Background: The T2 w sequence is a standard component of a prostate MRI examination; however, it is time-consuming, requiring multiple signal averages to achieve acceptable image quality.
Purpose/hypothesis: To determine whether a denoised, single-average T2 sequence (T2 -R) is noninferior to the standard multiaverage T2 sequence (T2 -S) in terms of lesion detection and PI-RADS score assessment.
Study type: Retrospective.
Population: A total of 45 males (age range 60-75 years) who underwent clinically indicated prostate MRI examinations, 21 of whom had pathologically proven prostate cancer.
Field strength/sequence: A 3 T; T2 w FSE, DWI with ADC maps, and dynamic contrast-enhanced images with color-coded perfusion maps. T2 -R images were created from the raw data utilizing a single "average" with iterative denoising.
Assessment: Nine readers randomly assessed complete exams including T2 -R and T2 -S images in separate sessions. PI-RADS version 2.1 was used. All readers then compared the T2 -R and T2 -S images side by side to evaluate subjective preference. An additional detailed image quality assessment was performed by three senior level readers.
Statistical tests: Generalized linear mixed effects models for differences in lesion detection, image quality features, and overall preference between T2 -R and T2 -S sequences. Intraclass correlation coefficients (ICC) were used to assess reader agreement for all comparisons. A significance threshold of P = 0.05 was used for all statistical tests.

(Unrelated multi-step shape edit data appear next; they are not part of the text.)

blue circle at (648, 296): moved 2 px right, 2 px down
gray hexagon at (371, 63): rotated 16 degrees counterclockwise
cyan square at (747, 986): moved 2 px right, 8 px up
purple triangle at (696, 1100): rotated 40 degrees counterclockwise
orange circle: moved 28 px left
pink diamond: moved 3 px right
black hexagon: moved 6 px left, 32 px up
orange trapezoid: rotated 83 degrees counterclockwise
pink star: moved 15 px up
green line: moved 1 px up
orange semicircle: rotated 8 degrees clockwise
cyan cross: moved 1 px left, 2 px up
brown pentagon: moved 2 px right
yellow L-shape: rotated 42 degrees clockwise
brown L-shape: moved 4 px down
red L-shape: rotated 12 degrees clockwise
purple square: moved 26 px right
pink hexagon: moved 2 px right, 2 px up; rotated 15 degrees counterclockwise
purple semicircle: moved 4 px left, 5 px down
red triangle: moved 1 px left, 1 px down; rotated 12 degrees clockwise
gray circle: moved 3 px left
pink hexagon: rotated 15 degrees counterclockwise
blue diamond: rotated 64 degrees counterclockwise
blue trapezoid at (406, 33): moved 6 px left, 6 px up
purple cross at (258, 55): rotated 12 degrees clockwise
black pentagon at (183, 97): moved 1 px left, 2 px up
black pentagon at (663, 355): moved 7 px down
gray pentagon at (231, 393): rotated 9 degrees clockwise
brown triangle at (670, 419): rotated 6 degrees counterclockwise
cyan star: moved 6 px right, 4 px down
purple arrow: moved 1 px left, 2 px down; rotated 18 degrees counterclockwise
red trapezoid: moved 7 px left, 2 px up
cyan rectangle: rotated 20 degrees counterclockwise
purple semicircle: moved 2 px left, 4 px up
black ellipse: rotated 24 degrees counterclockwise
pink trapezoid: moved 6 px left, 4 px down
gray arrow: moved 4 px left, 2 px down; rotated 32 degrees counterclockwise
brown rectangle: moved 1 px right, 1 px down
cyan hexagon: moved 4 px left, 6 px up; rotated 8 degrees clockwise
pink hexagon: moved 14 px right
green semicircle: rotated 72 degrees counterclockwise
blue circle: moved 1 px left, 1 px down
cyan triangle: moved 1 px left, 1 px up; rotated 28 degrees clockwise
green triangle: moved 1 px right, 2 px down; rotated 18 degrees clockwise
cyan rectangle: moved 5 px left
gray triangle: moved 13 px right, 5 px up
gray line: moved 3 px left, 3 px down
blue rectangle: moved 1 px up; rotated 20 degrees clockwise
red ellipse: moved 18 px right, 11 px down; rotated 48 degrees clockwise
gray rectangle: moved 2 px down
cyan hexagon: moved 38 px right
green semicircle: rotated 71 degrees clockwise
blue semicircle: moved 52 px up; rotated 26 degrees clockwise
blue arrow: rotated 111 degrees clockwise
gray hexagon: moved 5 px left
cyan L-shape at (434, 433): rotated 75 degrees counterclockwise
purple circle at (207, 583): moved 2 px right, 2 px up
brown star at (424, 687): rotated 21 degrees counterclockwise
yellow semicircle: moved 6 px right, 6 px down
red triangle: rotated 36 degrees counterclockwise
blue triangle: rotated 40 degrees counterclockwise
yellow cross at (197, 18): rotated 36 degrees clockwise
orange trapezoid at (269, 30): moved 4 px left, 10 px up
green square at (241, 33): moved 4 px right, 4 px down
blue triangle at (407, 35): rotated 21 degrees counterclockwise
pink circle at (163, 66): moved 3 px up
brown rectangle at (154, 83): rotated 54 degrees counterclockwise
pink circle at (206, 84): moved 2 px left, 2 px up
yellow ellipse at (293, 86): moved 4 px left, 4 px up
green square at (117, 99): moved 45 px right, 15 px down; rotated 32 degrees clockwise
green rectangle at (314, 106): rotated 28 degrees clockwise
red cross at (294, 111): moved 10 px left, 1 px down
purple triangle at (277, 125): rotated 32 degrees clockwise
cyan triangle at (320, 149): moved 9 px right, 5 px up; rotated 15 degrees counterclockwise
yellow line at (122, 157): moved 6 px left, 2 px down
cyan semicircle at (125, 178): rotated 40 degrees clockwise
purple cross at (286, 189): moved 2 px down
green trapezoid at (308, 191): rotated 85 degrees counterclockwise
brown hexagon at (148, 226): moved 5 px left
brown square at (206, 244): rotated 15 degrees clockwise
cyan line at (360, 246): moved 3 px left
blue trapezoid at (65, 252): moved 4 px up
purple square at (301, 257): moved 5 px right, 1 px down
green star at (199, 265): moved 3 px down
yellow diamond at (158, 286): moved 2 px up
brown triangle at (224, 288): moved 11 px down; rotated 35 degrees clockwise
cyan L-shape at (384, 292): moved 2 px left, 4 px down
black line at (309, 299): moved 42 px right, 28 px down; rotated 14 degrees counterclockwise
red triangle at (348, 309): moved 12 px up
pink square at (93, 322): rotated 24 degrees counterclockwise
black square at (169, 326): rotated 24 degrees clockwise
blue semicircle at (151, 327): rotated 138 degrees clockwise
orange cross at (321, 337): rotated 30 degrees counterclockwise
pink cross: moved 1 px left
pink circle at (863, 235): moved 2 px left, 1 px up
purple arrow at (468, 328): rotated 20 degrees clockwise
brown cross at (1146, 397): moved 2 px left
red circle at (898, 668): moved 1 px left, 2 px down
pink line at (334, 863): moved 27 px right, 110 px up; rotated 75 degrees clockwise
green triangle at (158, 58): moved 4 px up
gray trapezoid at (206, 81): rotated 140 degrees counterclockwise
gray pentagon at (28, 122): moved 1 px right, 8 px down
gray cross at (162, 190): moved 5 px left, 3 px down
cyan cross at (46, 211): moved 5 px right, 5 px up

Results: There was no significant difference between sequences regarding identification of lesions with PI-RADS ≥3 (P = 0.10) or PI-RADS score (P = 0.77). Reader agreement was excellent for lesion identification (ICC = 0.84). There was no significant overall preference between the two sequences regarding image quality (P = 0.07, 95% CI: [-0.23, 0.01]). Reader agreement was good regarding sequence preference (ICC = 0.62).
Data conclusion: Use of single-average, denoised T2 -weighted images was noninferior in prostate lesion detection or PI-RADS scoring when compared to standard multiaverage T2 -weighted images.
Evidence level: 3.
Technical efficacy: Stage 3.
Keywords: PI-RADS; denoising; prostate cancer.
© 2023 International Society for Magnetic Resonance in Medicine.